Finn growled. “Give. Me. Your. Phone.”

The kid swallowed hard. “What’s the big secret? Cheating on your wife or something? Or don’t want the world to know you’ve got issues?”

Finn grabbed the front of the kid’s shirt and shoved him hard against the wall, fury coursing through him. The guy’s breath popped out of him, the impact rattling the nearby pastry table.

“Finn.” Liv called out somewhere behind him, but it was just background noise. He needed that phone. His photo couldn’t be released. But more than that, how dare this piece of shit think it was his right to invade their privacy? To take their photo like they were fucking zoo animals?

“Get your hands off me,” the guy said, trying to break the grip.

“Not until you give me your phone.”

“Fuck you.”

Finn grabbed for the phone, and the guy tried to take a swing at him, but Finn was too quick and too well trained. Instinct took over. He ducked and swung at the guy’s unprotected side, landing the punch in his gut and bringing him to his knees.

“Finn! Stop!” Liv was shouting now, but he was moving too fast.

He knocked the kid onto his belly and put a knee in his back, ripping the phone from his pocket.

“Why were you taking pictures?” Finn demanded, keeping the guy pinned. “Did someone put you up to it?”

“No, man.”

Liv grabbed at Finn’s shirt. “Please. Let him go.”

Finn couldn’t process her plea. All he could hear was that damn snapping camera, the shouting voices, all the people vying for a sound bite, a candid photo, a glimpse of a tragedy that wasn’t theirs.
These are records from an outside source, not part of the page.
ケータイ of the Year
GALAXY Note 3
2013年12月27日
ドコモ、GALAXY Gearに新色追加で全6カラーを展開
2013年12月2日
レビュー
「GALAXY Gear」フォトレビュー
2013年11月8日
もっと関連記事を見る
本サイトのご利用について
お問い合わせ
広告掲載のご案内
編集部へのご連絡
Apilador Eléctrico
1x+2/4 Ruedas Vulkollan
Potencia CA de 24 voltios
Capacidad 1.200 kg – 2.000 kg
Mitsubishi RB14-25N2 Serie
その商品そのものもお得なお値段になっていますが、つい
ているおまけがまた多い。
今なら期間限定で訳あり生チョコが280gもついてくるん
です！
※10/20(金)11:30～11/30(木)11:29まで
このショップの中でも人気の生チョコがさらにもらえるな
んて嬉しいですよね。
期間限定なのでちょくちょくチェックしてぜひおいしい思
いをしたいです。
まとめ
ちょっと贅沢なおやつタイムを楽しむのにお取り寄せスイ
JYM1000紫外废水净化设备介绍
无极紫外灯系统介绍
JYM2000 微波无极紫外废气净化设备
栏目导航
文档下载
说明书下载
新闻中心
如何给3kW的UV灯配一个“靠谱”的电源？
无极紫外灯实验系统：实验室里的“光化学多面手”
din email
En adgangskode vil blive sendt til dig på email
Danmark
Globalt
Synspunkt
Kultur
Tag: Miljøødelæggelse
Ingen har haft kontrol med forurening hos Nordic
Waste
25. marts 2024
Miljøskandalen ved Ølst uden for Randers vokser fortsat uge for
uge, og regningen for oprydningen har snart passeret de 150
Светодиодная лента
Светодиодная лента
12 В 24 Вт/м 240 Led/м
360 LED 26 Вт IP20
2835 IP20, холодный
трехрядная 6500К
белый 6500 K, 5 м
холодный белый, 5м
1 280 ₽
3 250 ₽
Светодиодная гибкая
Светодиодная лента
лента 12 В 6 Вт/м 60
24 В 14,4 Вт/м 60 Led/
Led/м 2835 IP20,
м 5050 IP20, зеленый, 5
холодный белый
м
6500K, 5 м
Finn pushed the guy’s cheek into the carpet. “How can I believe you, you piece of shit?”

* * *

Liv yanked at Finn’s shirt, frantic and feeling helpless at the immovable force of Finn’s wrath. He was going to demolish the kid if he didn’t stop. The older man who’d been a few tables over from her was standing off to the side, phone to his ear, no doubt calling the police. But Finn was in some sort of zone. She’d never seen him like this. Scary. Out of control.

Deadly.

He shoved the guy’s face against the rough carpet, demanding more answers, and she looked around for something—anything—that could help. Her yelling wasn’t working. She didn’t exist to him right now. When she spotted the pitcher of ice water, she ran over and grabbed it. As Finn was pulling the guy’s head up by his hair, she dumped it over them both. Ice and water spilled everywhere, earning her a string of curses from the two men.

But it got Finn to turn his head. When his gaze met hers, it was as icy as the water dripping down his face—steely and cutting through her like a winter chill. Mean.
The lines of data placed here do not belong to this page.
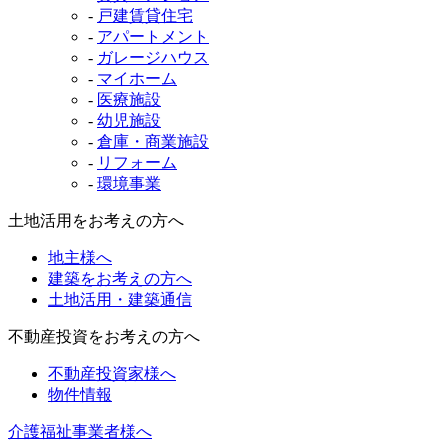
-
戸建賃貸住宅
-
アパートメント
-
ガレージハウス
-
マイホーム
-
医療施設
-
幼児施設
-
倉庫・商業施設
-
リフォーム
-
環境事業
土地活用をお考えの方へ
地主様へ
建築をお考えの方へ
土地活用・建築通信
不動産投資をお考えの方へ
不動産投資家様へ
物件情報
介護福祉事業者様へ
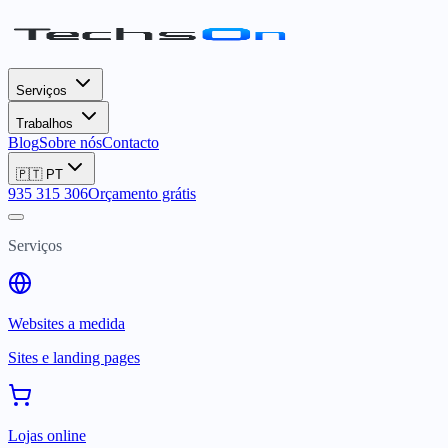
Serviços
Trabalhos
Blog
Sobre nós
Contacto
🇵🇹
PT
935 315 306
Orçamento grátis
Serviços
Websites a medida
Sites e landing pages
Lojas online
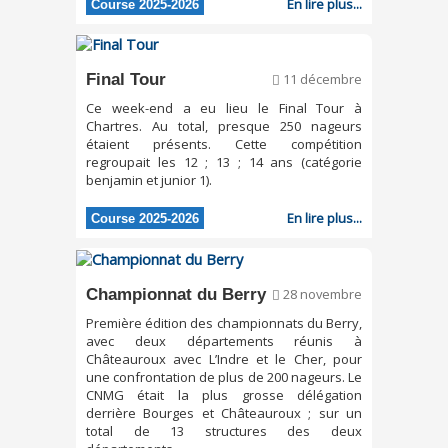
En lire plus...
Course 2025-2026
Final Tour
11 décembre
Ce week-end a eu lieu le Final Tour à
Chartres. Au total, presque 250 nageurs
étaient présents. Cette compétition
regroupait les 12 ; 13 ; 14 ans (catégorie
benjamin et junior 1).
En lire plus...
Course 2025-2026
Championnat du Berry
28 novembre
Première édition des championnats du Berry,
avec deux départements réunis à
Châteauroux avec L’Indre et le Cher, pour
une confrontation de plus de 200 nageurs. Le
CNMG était la plus grosse délégation
derrière Bourges et Châteauroux ; sur un
total de 13 structures des deux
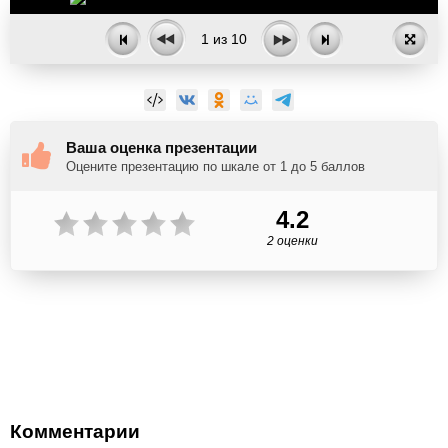
1
из
10
Ваша оценка презентации
Оцените презентацию по шкале от 1 до 5 баллов
4.2
2 оценки
Комментарии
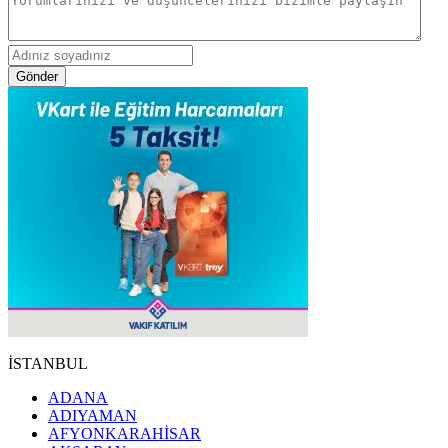
Gönder
İSTANBUL
ADANA
ADIYAMAN
AFYONKARAHİSAR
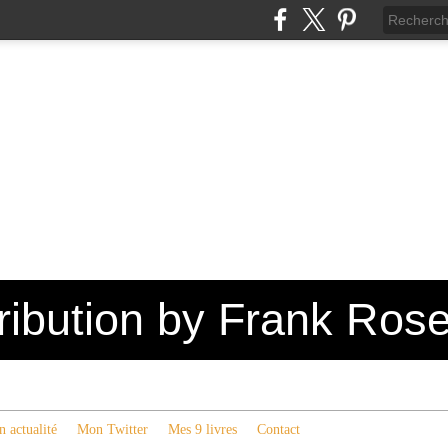
tribution by Frank Ros
 actualité
Mon Twitter
Mes 9 livres
Contact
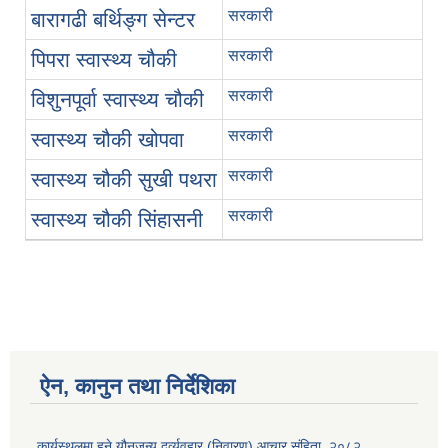
सरकारी
बारागढी बर्थिङ्ग सेन्टर
सरकारी
पिपरा स्वास्थ्य चौकी
सरकारी
विशुनपूर्वा स्वास्थ्य चौकी
सरकारी
स्वास्थ्य चौकी खोपवा
सरकारी
स्वास्थ्य चौकी सुखी पथरा
सरकारी
स्वास्थ्य चौकी सिंहासनी
ऐन, कानुन तथा निर्देशिका
कार्यस्थलमा हुने यौनजन्य दुर्व्यवहार (निवारण) आचार संहिता, २०८२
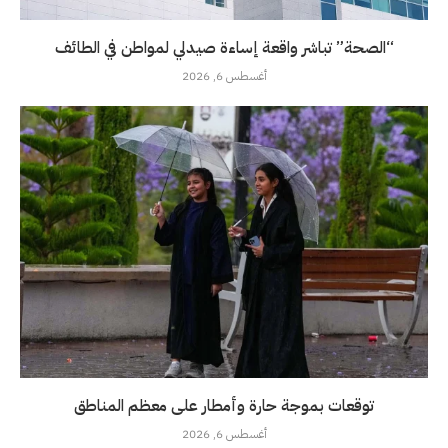
“الصحة” تباشر واقعة إساءة صيدلي لمواطن في الطائف
أغسطس 6, 2026
توقعات بموجة حارة وأمطار على معظم المناطق
أغسطس 6, 2026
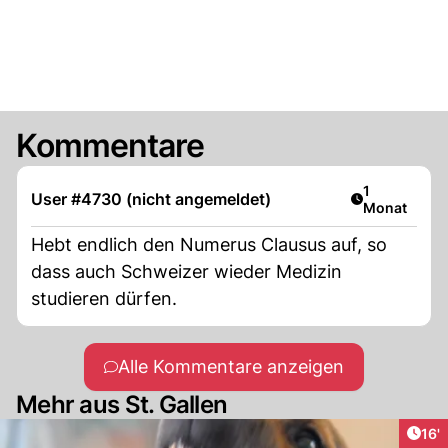
Kommentare
Artikel veröf
1
User #4730 (nicht angemeldet)
Monat
Hebt endlich den Numerus Clausus auf, so
dass auch Schweizer wieder Medizin
studieren dürfen.
Alle Kommentare anzeigen
Mehr aus St. Gallen
Arti
16'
Goose bumps chased over her skin.

“Finn,” she said, putting every ounce of command she possessed into her voice. “Stop. You’ve got the phone. He’s just a dumb kid.”

He stared at her for a long moment, fury burning in his eyes, but then finally he blinked, her words seeming to register. He glanced back at the manager, who was whimpering now, and abruptly let go, as if the kid’s hair had burned him.

Finn climbed off him and sat back on his knees, the phone in his hand. “Shit.”